1. This is a defendants' appeal against a decision of the Civil Judge of Lucknow partly allowing an appeal against the decree passed by a Munsif.
2. One Nanku, who is now dead and is represented by his legal representatives, filed a suit against the defendants-appellants on the ground, that the property in dispute belonged to Bhau, who was the last male owner. Bhau died in 1923, and was succeeded by his widow Srimati Lachmin. Lachmin died on 21-6-1944. She had a brother, Kusher, whose widow is Jaini. Kusher had two sons Gur Prasad and Ganga Prasad. Jaini, Gur Prasad and Ganga Prasad are defendants 1, 2 and 3. The plaintiff claimed that on the death of Lachmin in 1944, he, as the brother's son of Bhau, became entitled to the entire property as the next reversionary heir. The property in suit consisted of a house and a gonda on plot No. 763, a courtyard with certain trees and a well which were in plot No. 762 and tenancy plot No. 2909 with an area of 16 biswas. The trial Court held that Nanku was the reversionary heir of Bhau and decreed the suit. The lower appellate Court modified the decree as regards the courtyard and the trees and the well in it on the ground that these properties belonged to Bhau and Dudi half and half and the plaintiff could only get a decree for the half share of Bhau.
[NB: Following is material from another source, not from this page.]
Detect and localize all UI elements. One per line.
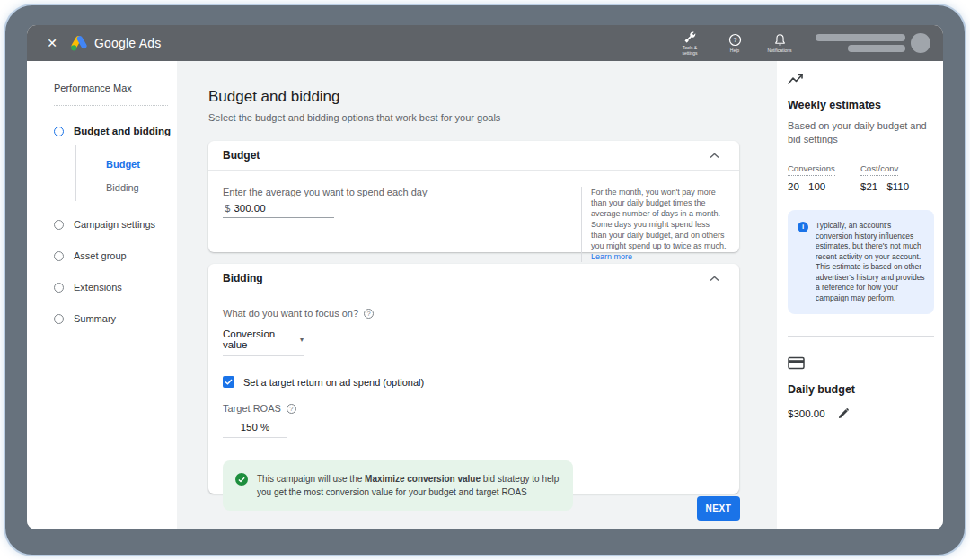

It is admitted that at the time of his death in 1923 Bhau was a statutory tenant. The widow was, therefore, entitled to remain in occupation of the property for a period of five years from Bhau's death. Under Section 48, Oudh Rent Act, as amended by Act IV  of 1921, the widow remain-ed in possession for five years and by remaining in possession for a further period of three years as required by the Explanation to Section 3(18), Oudh Rent Act she acquired the rights of a statutory tenant. As we have already said, she died in 1944, and the question is whether Section 36 or Section 37, U. P. Tenancy Act applies to the succession. In the Oudh Rent Act of 1886, there was no right of inheritance in an estate of an ordinary tenant who had merely the right to remain in possession for a period of seven years, and if he died before the expiry of that period his heir could remain in possession for the unexpired portion of those seven years. The Amending Act of 1921 created statutory tenancy and gave the heir of the deceased tenant a right to remain in occupation for five years and if thereafter the landlord did not eject him within three years, he in his turn became a statutory tenant. The Oudh Rent Act made no difference between a female tenant and a male tenant.
The U.P. Tenancy Act, however, makes elaborate provisions for succession to the tenancy of male and female tenants. Section 35 gives a list of persons who are entitled to succeed to a male tenant. Section 37 gives a list of persons who are entitled to succeed to a female tenant. Section 36 applies to a tenancy which was in possession of a female tenant who had inherited the same as a widow or as a daughter etc. and makes the rule of succession given in Section 35 applicable to it.
3. It may be necessary to quote the relevant portion of Section 36 which is as follows:
'When a female tenant ...... who either beforeor after the commencement of this Act has inherited an interest in a holding as a widow, as a mother, as a stepmother, as a father's mother or as a daughter dies . . . . .such holding ..... shall devolve in accordancewith the order of succession laid down in Section 35 on the heir of the list male tenant, other than a tenant who inherited as a father's father under the provisions of that section.'
The only point for decision, therefore, is whether Lachmin in the year 1923, when her husband died, inherited an interest in the holding as a widow. It is true that the mere fact that she was the widow of Bhau gave her only the limited right of remaining in occupation for five years and thereafter acquiring statutory tenancy rights by remaining in possession for a further period of three years, but there can be no doubt that she could become a statutory tenant by remaining in possession for this total period of eight years only because she was the widow and heir of Bhau. Section 36 does not require that the tenancy as such should have been inherited by the widow. All that it provides is that the widow should have inherited an interest in the holding. The mere fact that she had to remain in possession for a further period of eight years before she could become the statutory tenant of the holding does not mean that she acquired no interest in the holding as a widow. We fail to see how it couldbe said, in view of the language of Section 36, that her acquisition of statutory rights had nothing to do with the fact that she had inherited an interest in the holding as widow of Bhau. Section 36 was thus clearly applicable.
4. A learned single Judge of this Court in more or less similar circumstances has applied Section 36 in an unreported decision, Sital v. Suraj Din, Second Appeal No. 421 of 1943, date 20-12-1948. There the widow died in October, 1940. Her husband had died in 1916, and by remaining in possession for the requisite period of eight years she had become a statutory tenant. The learned Judge said:
'We can assume that she acquired on the passing of the new Act (Act 4 of 1921) a fresh statutory period and a renewal of the tenancy but that does not take away the origin of her title..... It is only when a femaletenant acquires tenancy rights which do cot have their origin in inheritance that the case could be taken out of the ambit of Section 36 to be governed by Section 37.'
We agree with this view.
5. The result, therefore, is that this appeal fails and the decree of the lower appellate court is affirmed. The respondent is entitled to his costs. The stay order is discharged.